10.Evaluation of three predictive models of knowledge-based treatment strategies for radiotherapy
Aiqian WU ; Yongbao LI ; Mengke QI ; Qiyuan JIA ; Futong GUO ; Xingyu LU ; Yuliang LIU ; Linghong ZHOU ; Ting SONG ; Chaomin CHEN
Chinese Journal of Radiation Oncology 2020;29(5):363-368
Objective:To compare the accuracy and generalized robustness of three predictive models of knowledge-based treatment strategies for radiotherapy for optimized model selection.Methods:The clinical radiotherapy plans of 45 prostate cancer (PC) cases and 25 nasopharyngeal cancer (NPC) cases were collected, and analyzed using three models (Z, L and S model), proposed by Zhu et al, Appenzoller et al and Shiraishi et al, respectively, to predict the dose-volume histogram (DVH) of bladder and rectum on PC cases and that of left and right parotid on NPC cases.
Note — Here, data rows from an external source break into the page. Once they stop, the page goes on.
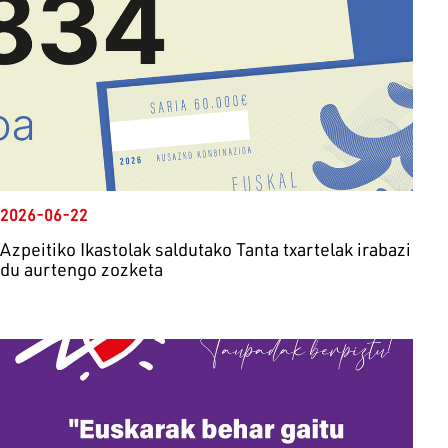
2026-06-22
Azpeitiko Ikastolak saldutako Tanta txartelak irabazi
du aurtengo zozketa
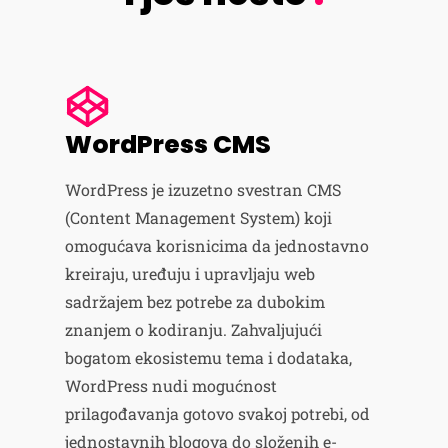
WordPress CMS
WordPress je izuzetno svestran CMS
(Content Management System) koji
omogućava korisnicima da jednostavno
kreiraju, uređuju i upravljaju web
sadržajem bez potrebe za dubokim
znanjem o kodiranju. Zahvaljujući
bogatom ekosistemu tema i dodataka,
WordPress nudi mogućnost
prilagođavanja gotovo svakoj potrebi, od
jednostavnih blogova do složenih e-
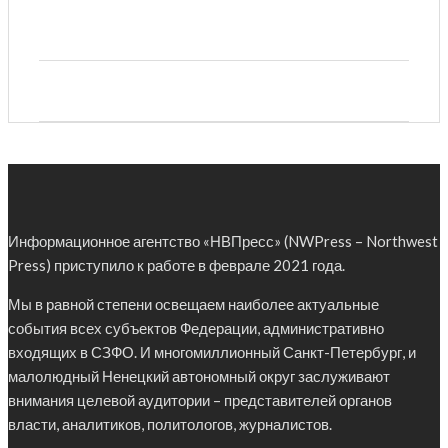
Информационное агентство «НВПресс» (NWPress – Northwest
Press) приступило к работе в феврале 2021 года.
Мы в равной степени освещаем наиболее актуальные
события всех субъектов Федерации, административно
входящих в СЗФО. И многомиллионный Санкт-Петербург, и
малолюдный Ненецкий автономный округ заслуживают
внимания целевой аудитории – представителей органов
власти, аналитиков, политологов, журналистов.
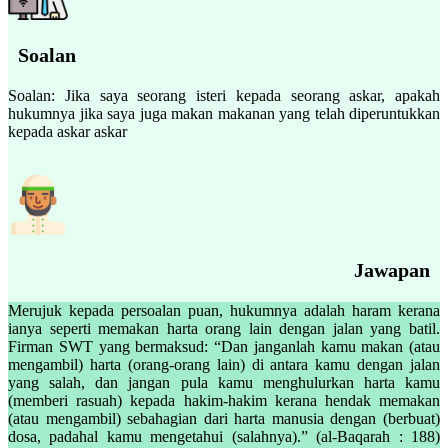
Soalan
Soalan: Jika saya seorang isteri kepada seorang askar, apakah
hukumnya jika saya juga makan makanan yang telah diperuntukkan
kepada askar askar
Jawapan
Merujuk kepada persoalan puan, hukumnya adalah haram kerana
ianya seperti memakan harta orang lain dengan jalan yang batil.
Firman SWT yang bermaksud: “Dan janganlah kamu makan (atau
mengambil) harta (orang-orang lain) di antara kamu dengan jalan
yang salah, dan jangan pula kamu menghulurkan harta kamu
(memberi rasuah) kepada hakim-hakim kerana hendak memakan
(atau mengambil) sebahagian dari harta manusia dengan (berbuat)
dosa, padahal kamu mengetahui (salahnya).” (al-Baqarah : 188)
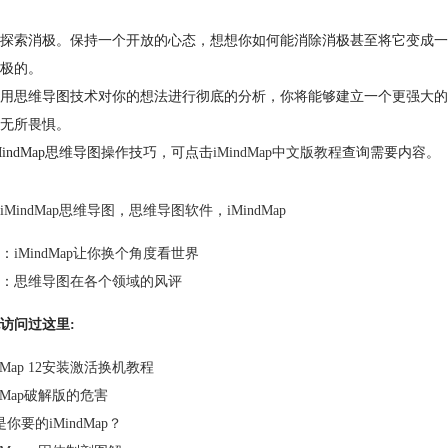
探索消极。保持一个开放的心态，想想你如何能消除消极甚至将它变成一
极的。
用思维导图技术对你的想法进行彻底的分析，你将能够建立一个更强大的
无所畏惧。
MindMap思维导图操作技巧，可点击
iMindMap中文版教程
查询需要内容。
iMindMap思维导图
，
思维导图软件
，
iMindMap
：
iMindMap让你换个角度看世界
：
思维导图在各个领域的风评
访问过这里:
ndMap 12安装激活换机教程
ndMap破解版的危害
你要的iMindMap？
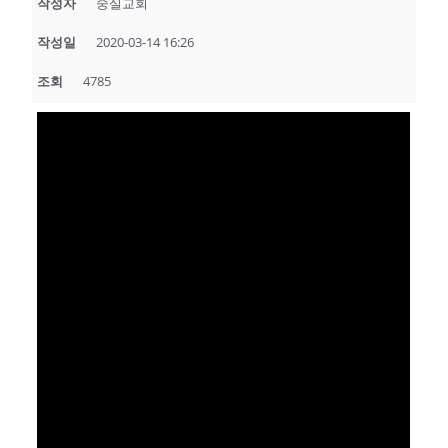
작성자
숭실교회
작성일
2020-03-14 16:26
조회
4785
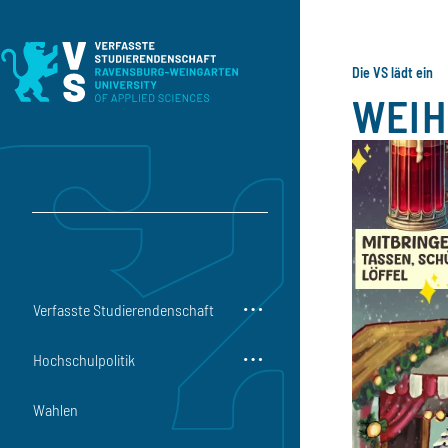
Direkt zum Inhalt
Direkt zur Hauptnavigation
Direkt zum Fußbereich
Die VS lädt ein
WEIH
Verfasste Studierendenschaft
Hochschulpolitik
Wahlen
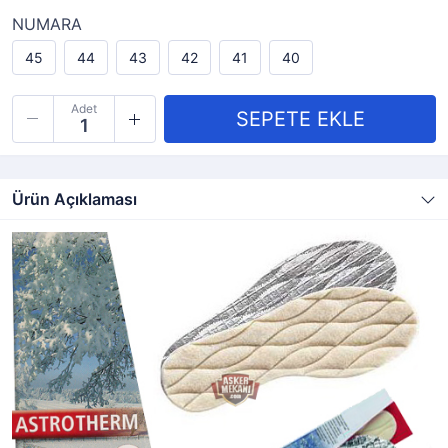
NUMARA
45
44
43
42
41
40
Adet
Ürün Açıklaması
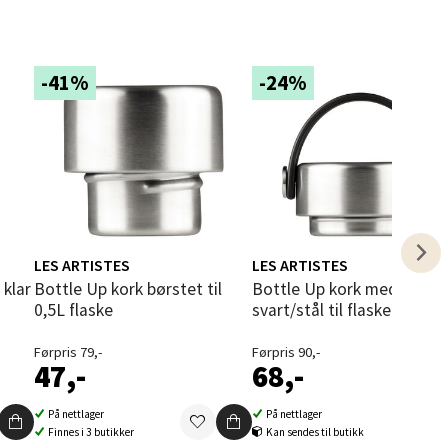
-41%
-24%
elg
LES ARTISTES
LES ARTISTES
 klar
Bottle Up kork børstet til
Bottle Up kork med hempe
0,5L flaske
svart/stål til flaske 1L
elg
Førpris 79,-
Førpris 90,-
47,-
68,-
På nettlager
På nettlager
Finnes i 3 butikker
Kan sendes til butikk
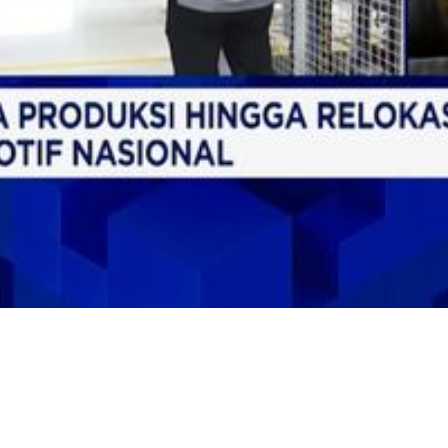
Video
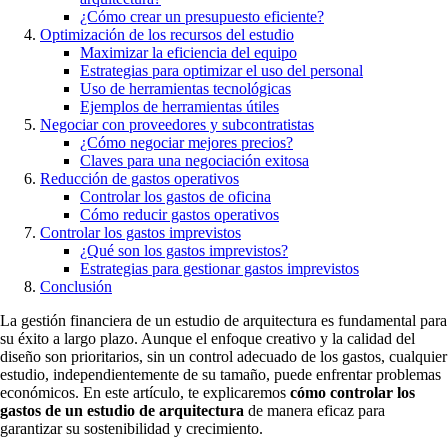
¿Cómo crear un presupuesto eficiente?
Optimización de los recursos del estudio
Maximizar la eficiencia del equipo
Estrategias para optimizar el uso del personal
Uso de herramientas tecnológicas
Ejemplos de herramientas útiles
Negociar con proveedores y subcontratistas
¿Cómo negociar mejores precios?
Claves para una negociación exitosa
Reducción de gastos operativos
Controlar los gastos de oficina
Cómo reducir gastos operativos
Controlar los gastos imprevistos
¿Qué son los gastos imprevistos?
Estrategias para gestionar gastos imprevistos
Conclusión
La gestión financiera de un estudio de arquitectura es fundamental para
su éxito a largo plazo. Aunque el enfoque creativo y la calidad del
diseño son prioritarios, sin un control adecuado de los gastos, cualquier
estudio, independientemente de su tamaño, puede enfrentar problemas
económicos. En este artículo, te explicaremos
cómo controlar los
gastos de un estudio de arquitectura
de manera eficaz para
garantizar su sostenibilidad y crecimiento.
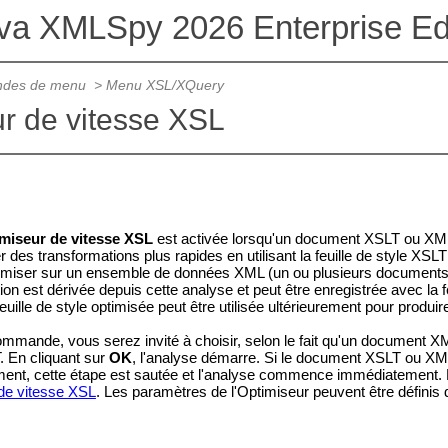
ova XMLSpy 2026 Enterprise Edi
des de menu
>
Menu XSL/XQuery
r de vitesse XSL
miseur de vitesse XSL
est activée lorsqu'un document XSLT ou XML e
uer des transformations plus rapides en utilisant la feuille de style XS
imiser sur un ensemble de données XML (un ou plusieurs documents XM
ion est dérivée depuis cette analyse et peut être enregistrée avec la fe
 feuille de style optimisée peut être utilisée ultérieurement pour produ
commande, vous serez invité à choisir, selon le fait qu'un document
T. En cliquant sur
OK
, l'analyse démarre. Si le document
XSLT ou XML
nt, cette étape est sautée et l'analyse commence immédiatement. Pour 
de vitesse XSL
. Les paramètres de l'Optimiseur peuvent être définis d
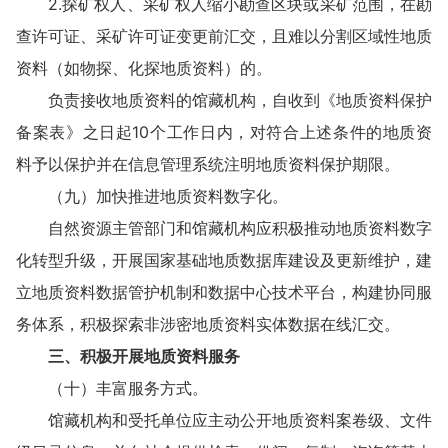
2.探矿权人、采矿权人缩小勘查区块或采矿范围，在勘
查许可证、采矿许可证变更前汇交，且难以分割区域性地质
资料（如物探、化探地质资料）的。
负责接收地质资料的馆藏机构，自收到《地质资料保护
备案表》之日起10个工作日内，对符合上述条件的地质资
料予以保护并在信息管理系统注明地质资料保护期限。
（九）加快推进地质资料数字化。
自然资源主管部门和馆藏机构应积极推动地质资料数字
化转型升级，开展国家基础地质数据库建设及更新维护，建
立地质资料数据管护机制和数据中心技术平台，构建协同服
务体系，积极探索非涉密地质资料实体数据在线汇交。
三、积极开展地质资料服务
（十）丰富服务方式。
馆藏机构和受托单位应主动公开地质资料案卷级、文件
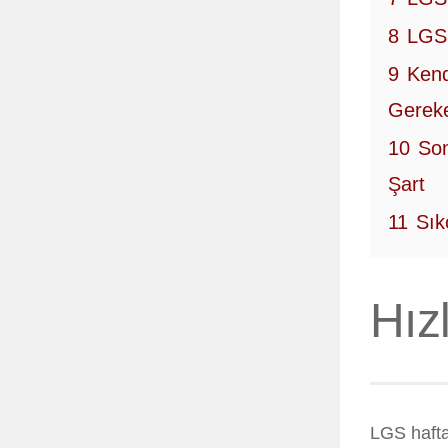
8
LGS 
9
Kend
Gereke
10
Son
Şart
11
Sık
Hız
LGS hafta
The prediction error was measured by the difference of area under the predicted DVH and the clinical DVH curves (|V (pre_DVH)-V (clin_DVH)|), where a smaller prediction error implies a greater prediction accuracy. The accuracies of these three models were compared on the single organ at risk (OAR), and the generalized robustness of models was evaluated and compared by calculating the standard deviation of the prediction accuracy on different OAR. Results:For bladder and rectum, the prediction error of L model (0.114 and 0.163, respectively) was significantly higher than those values of Z and S models (≤0.071, P<0.05); for left parotid gland, the predicted error of S model (0.033) did not present significant difference from those values of Z and L models (≤0.025, P>0.05); for right parotid gland, S model (0.033) demonstrated significantly higher prediction error than those of Z and L models (≤0.028, P<0.05). Regarding different OAR, S model showed a lower standard deviation of prediction accuracy when comparing to Z and L models (0.016, 0.018 and 0.060, respectively). Conclusions:In the prediction of DVH in bladder and rectum of PC, Z and S models were more accurate than L model. In contrast, Z and L models demonstrated higher accuracy than S model in the prediction of left and right parotid glands of NPC. In respect to different OAR, the generalized robustness of S model was superior than the other two models.